Every line in the entries where "have" is found should be copied.

[DATA EXTRACT]
========
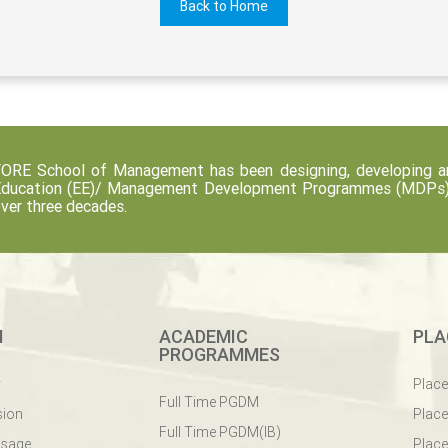
Back to Home
ORE School of Management has been designing, developing an
ducation (EE)/ Management Development Programmes (MDPs) fo
ver three decades.
M
ACADEMIC
PLA
PROGRAMMES
y
Plac
Full Time PGDM
sion
Plac
Full Time PGDM(IB)
ssage
Place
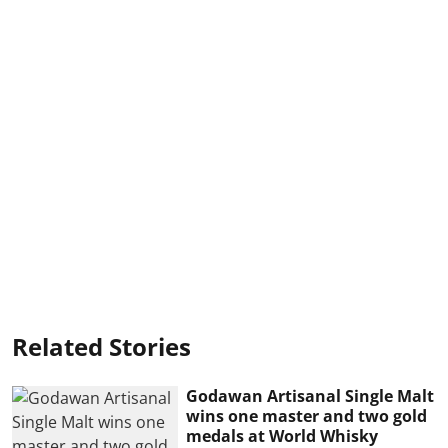
Related Stories
Godawan Artisanal Single Malt
wins one master and two gold
medals at World Whisky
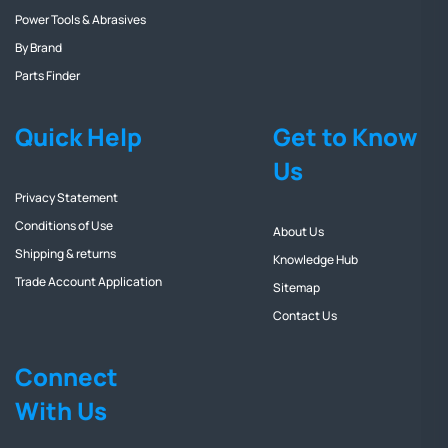
Power Tools & Abrasives
By Brand
Parts Finder
Quick Help
Get to Know
Us
Privacy Statement
Conditions of Use
About Us
Shipping & returns
Knowledge Hub
Trade Account Application
Sitemap
Contact Us
Connect
With Us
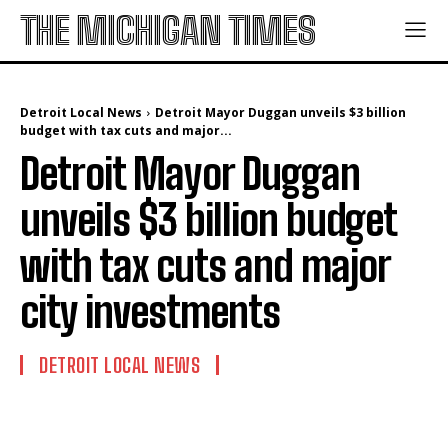
THE MICHIGAN TIMES
Detroit Local News
Detroit Mayor Duggan unveils $3 billion
budget with tax cuts and major...
Detroit Mayor Duggan
unveils $3 billion budget
with tax cuts and major
city investments
DETROIT LOCAL NEWS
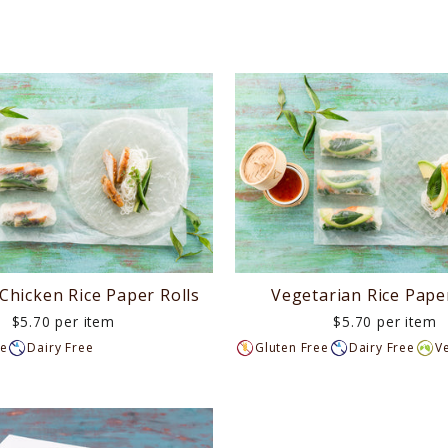
 Chicken Rice Paper Rolls
Vegetarian Rice Paper
$5.70 per item
$5.70 per item
ee
Dairy Free
Gluten Free
Dairy Free
V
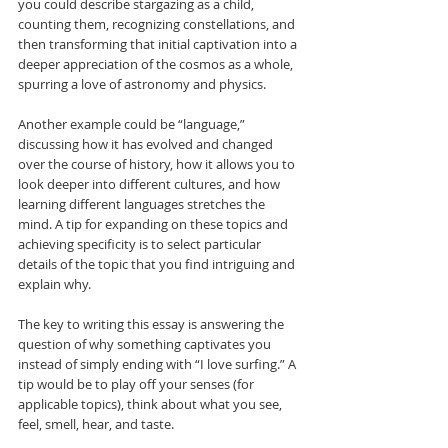
you could describe stargazing as a child, 
counting them, recognizing constellations, and 
then transforming that initial captivation into a 
deeper appreciation of the cosmos as a whole, 
spurring a love of astronomy and physics.
Another example could be “language,” 
discussing how it has evolved and changed 
over the course of history, how it allows you to 
look deeper into different cultures, and how 
learning different languages stretches the 
mind. A tip for expanding on these topics and 
achieving specificity is to select particular 
details of the topic that you find intriguing and 
explain why.
The key to writing this essay is answering the 
question of why something captivates you 
instead of simply ending with “I love surfing.” A 
tip would be to play off your senses (for 
applicable topics), think about what you see, 
feel, smell, hear, and taste. 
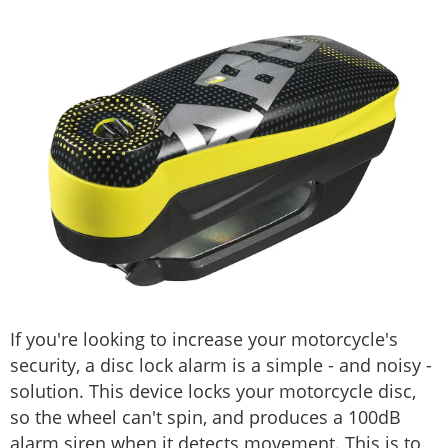
If you're looking to increase your motorcycle's
security, a disc lock alarm is a simple - and noisy -
solution. This device locks your motorcycle disc,
so the wheel can't spin, and produces a 100dB
alarm siren when it detects movement. This is to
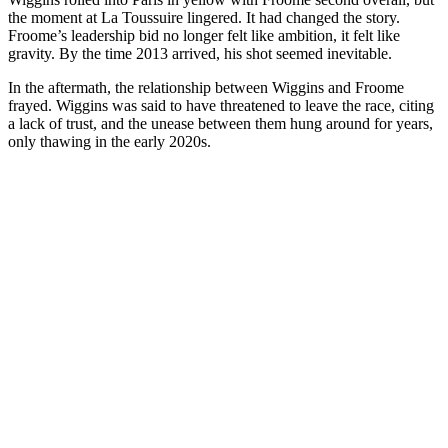
the moment at La Toussuire lingered. It had changed the story.
Froome’s leadership bid no longer felt like ambition, it felt like
gravity. By the time 2013 arrived, his shot seemed inevitable.
In the aftermath, the relationship between Wiggins and Froome
frayed. Wiggins was said to have threatened to leave the race, citing
a lack of trust, and the unease between them hung around for years,
only thawing in the early 2020s.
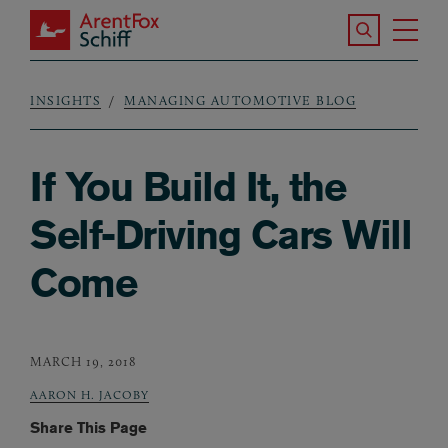
Skip to main content
Search the S
Tog
ArentFox Schiff
Ma
INSIGHTS
MANAGING AUTOMOTIVE BLOG
Breadcrumb
If You Build It, the
Self-Driving Cars Will
Come
MARCH 19, 2018
AARON H. JACOBY
Share This Page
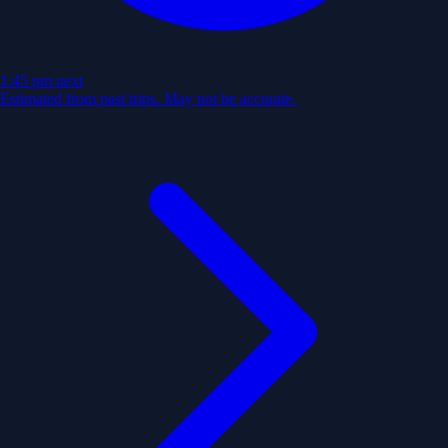
1:45 pm
next
Estimated from past trips. May not be accurate.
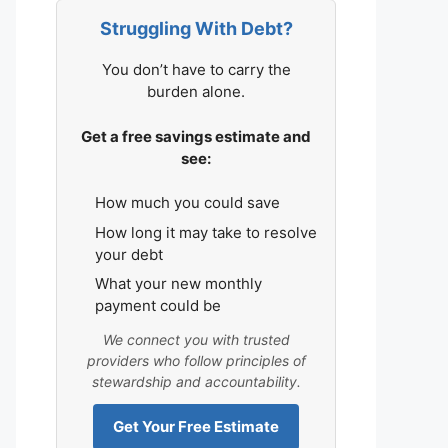
Struggling With Debt?
You don’t have to carry the
burden alone.
Get a free savings estimate and
see:
How much you could save
How long it may take to resolve
your debt
What your new monthly
payment could be
We connect you with trusted
providers who follow principles of
stewardship and accountability.
Get Your Free Estimate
========
[TASK RESULT]
frayed. Wiggins was said to have threatened to leave the race, citing
You don’t have to carry the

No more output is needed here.